Date of Award

Spring 1-1-2019

Document Type

Dissertation

Degree Name

Doctor of Philosophy (PhD)

First Advisor

Matthew R. Hallowell

Abstract

Researchers and leading industry practitioners have turned to proactive safety metrics, such as safety leading indicators and safety climate, as predictors of future safety performance. Current academic research shows that the relationships between safety leading indicators and safety lagging indicators remain inconsistent, as well as the relationships between the dimensions of safety climate and safety performance. In addition, prior studies have measured the predictive capacity of these constructs separately even though they are logically associated with one another. Standardizing the measurement of proactive safety metrics and understanding how they relate to one another may facilitate consistency among the indicators or dimensions that define the two metrics, and such an understand may be helpful when pursuing efficient, multi-dimensional, and unified techniques for safety monitoring and prediction.

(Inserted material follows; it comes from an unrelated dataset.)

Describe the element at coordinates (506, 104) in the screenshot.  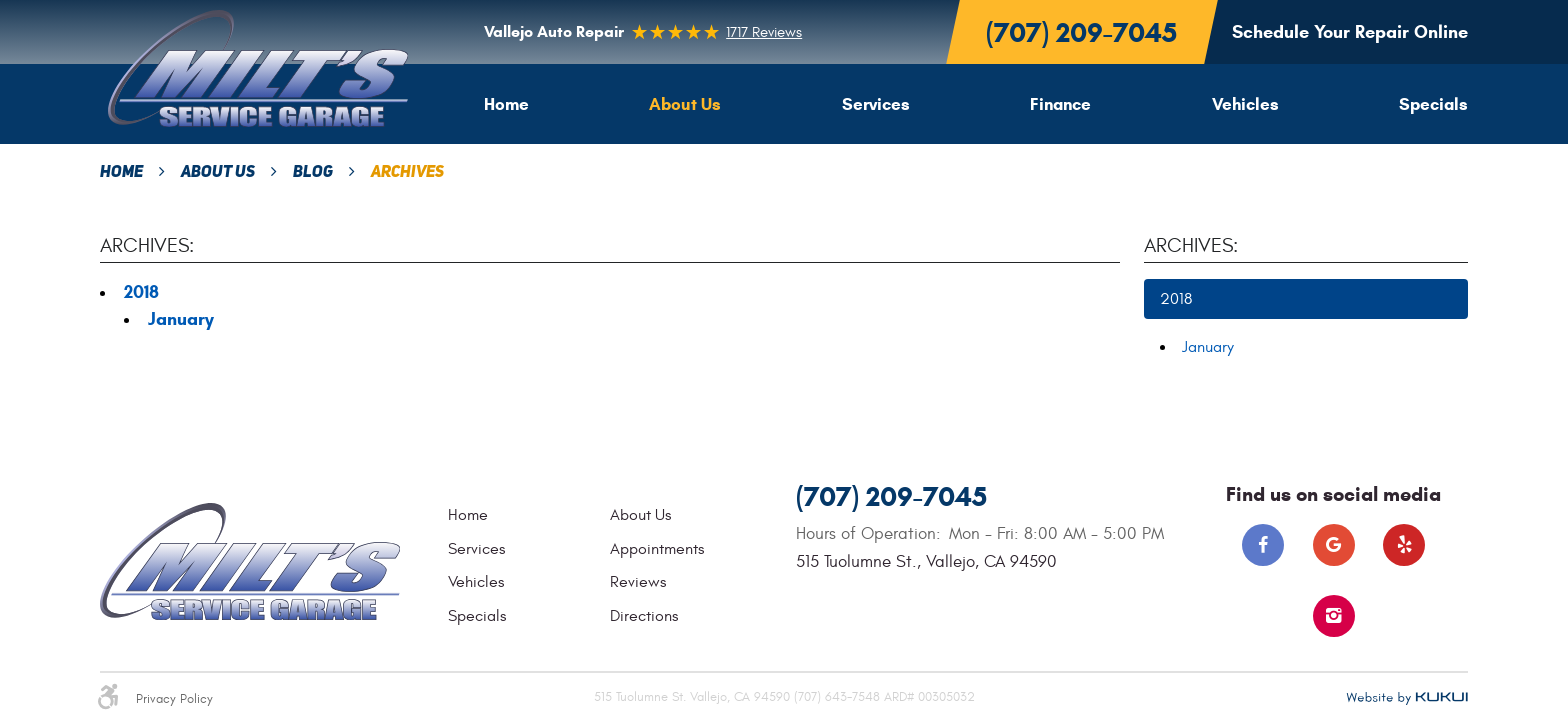
I see `[menuitem]` at that location.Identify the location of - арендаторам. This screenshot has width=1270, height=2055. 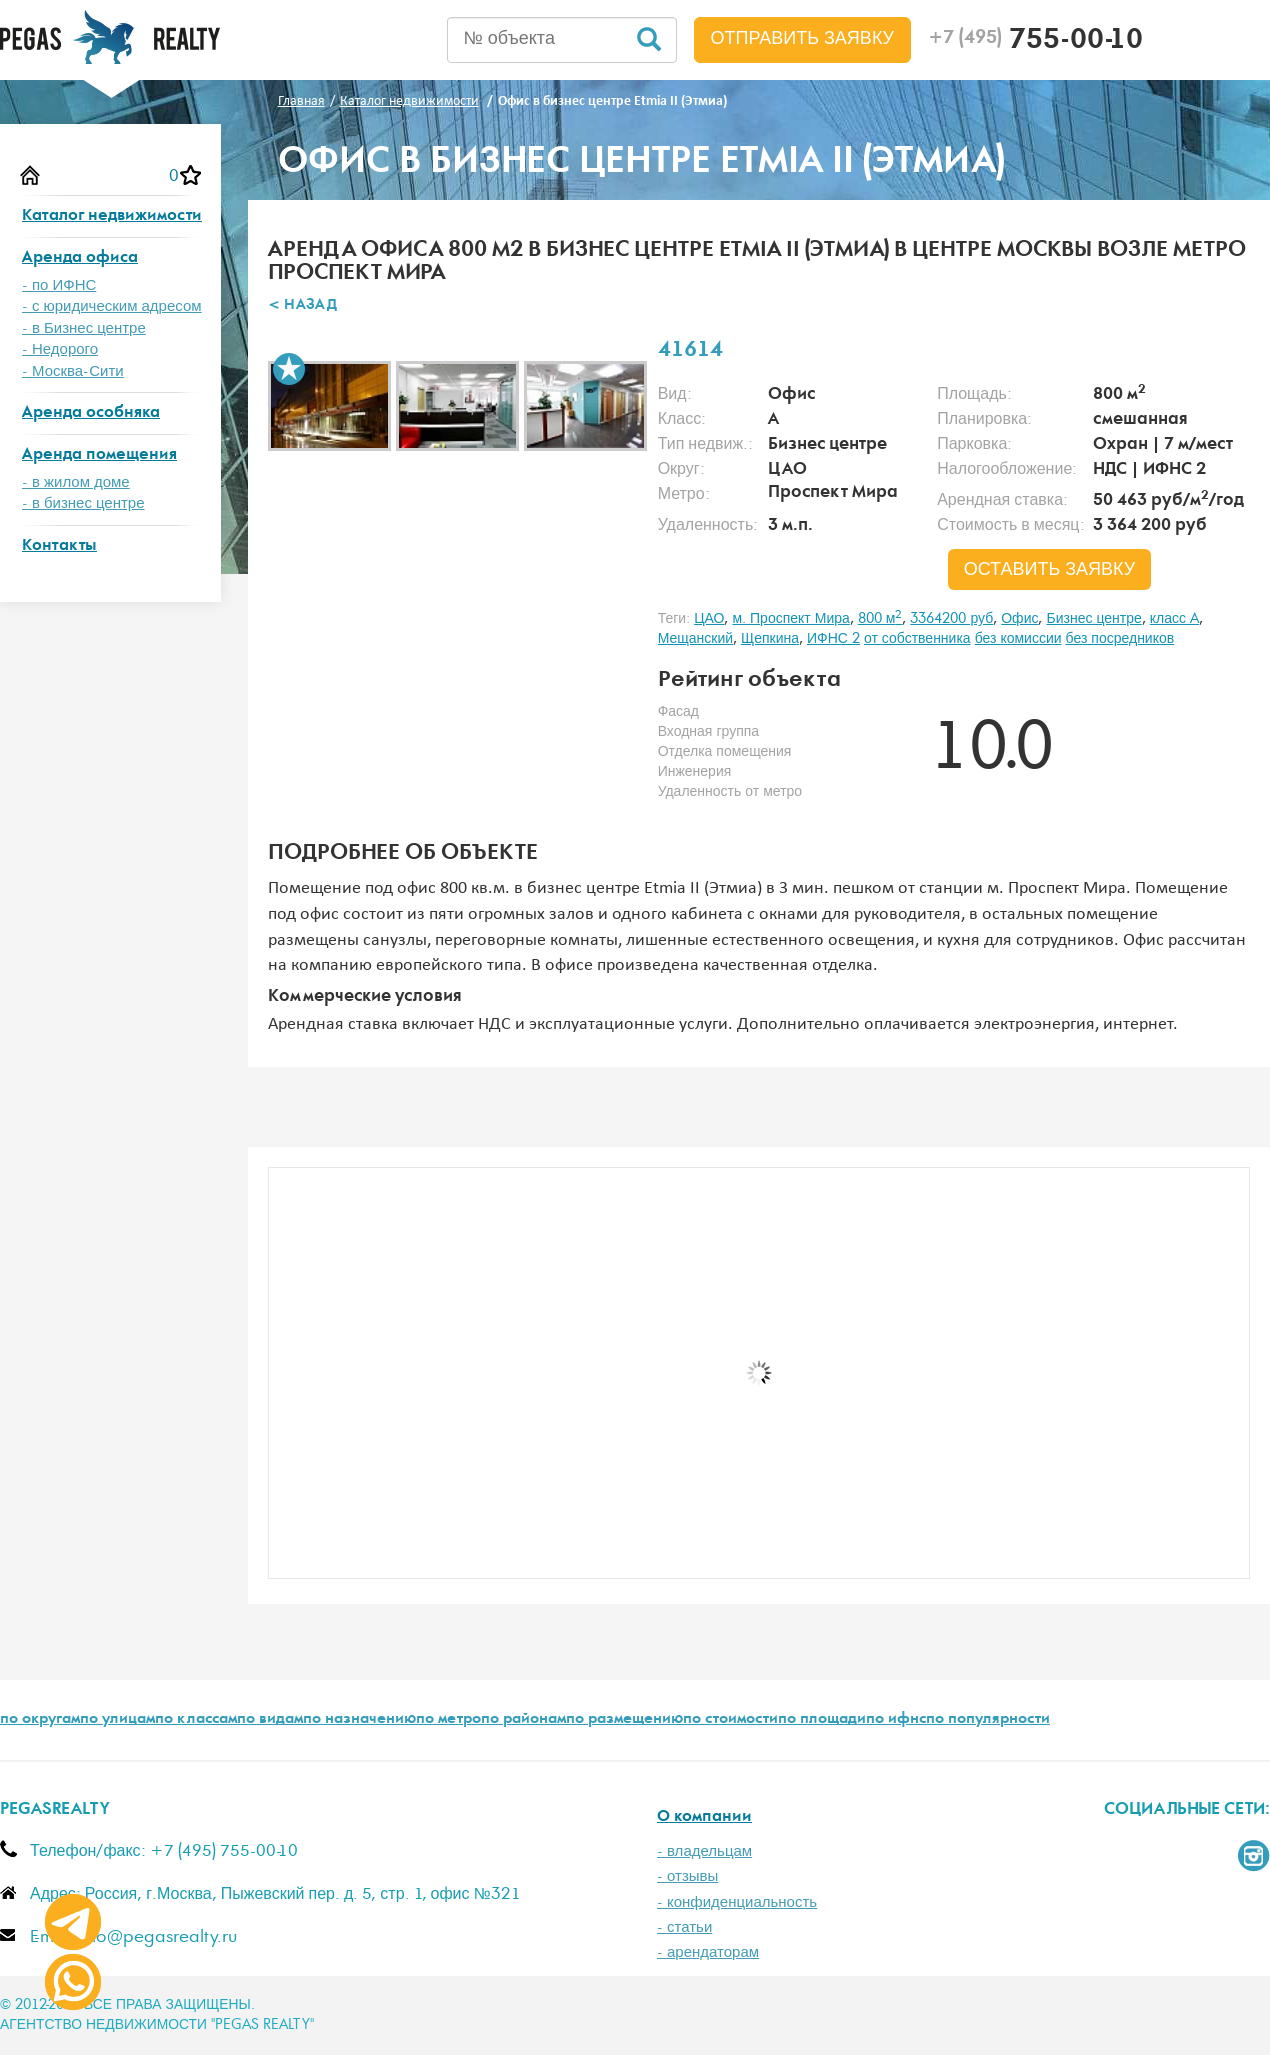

This dissertation therefore aims to (1) empirically validate the relationship between safety leading indicators and safety performance, (2) empirically validate the relationship between the dimensions of construction safety climate and safety performance, and (3) develop a hypothetical exploratory model based on the theoretical differences between safety leading indicators and safety climate and empirically investigate using the structural equation modeling technique with data collected in the field.

The first meta-analysis of construction safety leading indicators and safety climate dimensions is used to quantify the extent to which safety leading indicators and the dimensions of safety climate predict safety performance. The results of the two meta-analyses offer a set of common safety leading indicators and safety climate dimensions that positively correlate with safety performance.

Data collected from a survey of 106 construction workers at nine construction job sites in the US were used to build the structural equation model to investigate the association between safety leading indicators and safety climate. The results show a positive relationship between safety leading indicators and safety climate.

This dissertation is the first work that standardizes, defines, and measures these relationships. Future work might expand the hypothetical exploratory model to include other construction safety predictors (e.g., precursor analysis) and empirically validate the relationships among them to advance the accuracy of construction safety prediction.